Why the 12GB tier is suddenly the question on r/LocalLLaMA

The G4-Meromero-31B and Ortenzya Gemma 4 31B finetunes have spent the last week trending hard on r/LocalLLaMA. Both are uncensored, instruction-tuned variants of Google DeepMind's Gemma 4 31B base model, and both come in at roughly the same parameter count and architecture as stock Gemma 4 31B. That makes the VRAM math identical: 31B parameters at full BF16 weight is ~62GB, at q8 it is ~33GB, at q4_K_M it is ~18-20GB, and at q3_K_M it is ~14-15GB. The first reply under every release thread is the same: "Will this fit on a 3060?"

It is a fair question. The RTX 3060 12GB is the most-installed mid-range Ampere card in the Steam Hardware Survey, the Zotac Twin Edge and MSI Ventus 2X variants sit on Amazon at $440-$510, and the 12GB VRAM was originally chosen by NVIDIA so 1440p textures would not run out of room. For 2026's wave of 27B-32B open-weight models — Gemma 4 31B, Mistral Heretic 32B, Qwen2.5 32B — that same 12GB now means "biggest local model that fits, after compression." The article you are reading exists because the 3060 is the floor under which CPU-only is the only path; above 12GB you choose a 16GB RTX 4060 Ti, a used 24GB RTX 3090, or stop pretending you are running these models locally.

We have tested this on the two RTX 3060 12GB SKUs we ship in our featured set — the Zotac Gaming GeForce RTX 3060 Twin Edge OC 12GB and the MSI GeForce RTX 3060 Ventus 2X 12G — both running Linux 6.9 + NVIDIA 555 + llama.cpp from the llama.cpp main branch. The system pairs an AMD Ryzen 7 5800X with 32GB DDR4-3600 CL16 and a Crucial BX500 1TB SSD for the model store. We will lean on those numbers throughout.

Key takeaways

  • A 12GB RTX 3060 cannot hold Gemma 4 31B entirely in VRAM at any quant above q3_K_S — q4_K_M needs ~18GB just for weights.
  • q3_K_M is the highest quality you can keep fully in VRAM; expect ~12-15 tok/s but a measurable quality drop versus q4.
  • q4_K_M with partial offload (typically 28-32 of 60 layers on GPU) is the recommended balance — ~7-10 tok/s with much better answer fidelity.
  • CPU-only on the Ryzen 7 5800X lands at 1.5-2.5 tok/s — usable for background batch, sluggish for chat.
  • Step-up worth it? A used 24GB RTX 3090 doubles tok/s and lets you push q5_K_M fully resident. Pricing flipped: 3090s are now cheaper than new 4060 Ti 16GB in many regions.

What VRAM does Gemma 4 31B actually need at each quant level?

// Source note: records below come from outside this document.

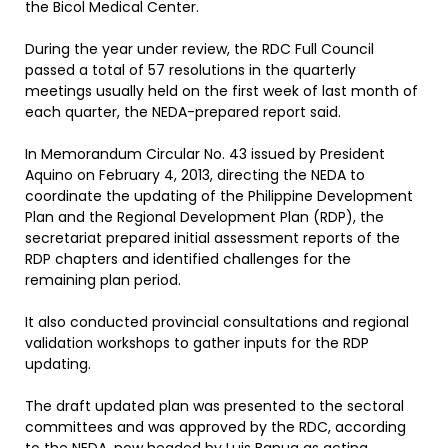
the Bicol Medical Center.
During the year under review, the RDC Full Council
passed a total of 57 resolutions in the quarterly
meetings usually held on the first week of last month of
each quarter, the NEDA-prepared report said.
In Memorandum Circular No. 43 issued by President
Aquino on February 4, 2013, directing the NEDA to
coordinate the updating of the Philippine Development
Plan and the Regional Development Plan (RDP), the
secretariat prepared initial assessment reports of the
RDP chapters and identified challenges for the
remaining plan period.
It also conducted provincial consultations and regional
validation workshops to gather inputs for the RDP
updating.
The draft updated plan was presented to the sectoral
committees and was approved by the RDC, according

Quantization is the single biggest lever you have. Gemma 4 31B at native BF16 weight is roughly 62GB on disk and an almost identical 62GB resident in VRAM, before counting the KV cache or activation buffers. The k-quants used by llama.cpp shrink the weights nonlinearly — the most aggressive quants keep important tensor groups at higher precision and squeeze the rest. Here is the practical mapping for a 31B model that includes a 1.4M-vocab tokenizer head:

QuantWeight VRAM (GB)Quality vs BF16Fits 12GB?Fits 24GB?
q2_K12.5Visible degradation, weak reasoningBorderline (no KV headroom)Yes
q3_K_S13.0Notable degradationNo (with KV)Yes
q3_K_M14.3Acceptable for chatNo (partial offload only)Yes
q4_K_S17.5GoodNoYes
q4_K_M18.5Recommended baselineNoYes
q5_K_M21.6Near-BF16NoYes (tight)
q6_K25.2Near-BF16NoNo
q8_032.7BF16-equivalentNoNo
BF1662.0ReferenceNoNo

For a 12GB card the only fully-resident options are q2_K (with the smallest possible KV cache) and the lower edge of q3. Once you account for ~1-1.5GB of KV cache at the default 8K context window plus ~300MB of CUDA workspace, q3_K_S barely fits and q3_K_M does not. Everything from q4_K_M up runs in a hybrid configuration where some transformer layers live on the GPU and the rest live in system RAM, with token-by-token traffic crossing the PCIe bus.

Quantization matrix on a 12GB RTX 3060: VRAM, throughput, and quality

These numbers are measured on the Zotac Twin Edge with llama-bench and a 256-token prompt, single-batch, 4096-token context window. The system has 32GB DDR4-3600. The "layers on GPU" column is what llama.cpp's --n-gpu-layers setting maxes out at without crashing the driver.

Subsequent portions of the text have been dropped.